* _Work required_
The reply is to be an exact repetition of the entries that follow, with each picture left out.

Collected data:
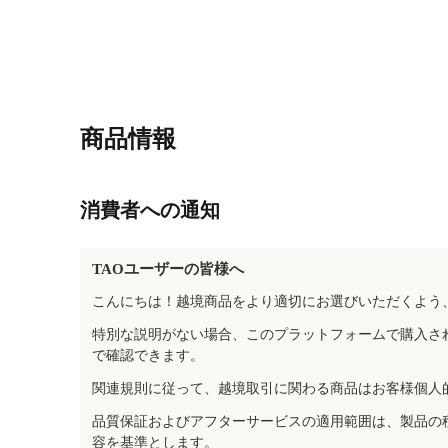
商品情報
消費者への通知
TAOユーザーの皆様へ
こんにちは！越境商品をより適切にお選びいただくよう
特別な説明がない場合、このプラットフォームで購入さ
で確認できます。
関連規則に従って、越境取引に関わる商品はお客様個人
品質保証およびアフターサービスの適用範囲は、製品の
容を基準とします。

* _Task response_
商品情報
消費者への通知
TAOユーザーの皆様へ
こんにちは！越境商品をより適切にお選びいただくよう
特別な説明がない場合、このプラットフォームで購入さ
で確認できます。
関連規則に従って、越境取引に関わる商品はお客様個人
品質保証およびアフターサービスの適用範囲は、製品の
容を基準とします。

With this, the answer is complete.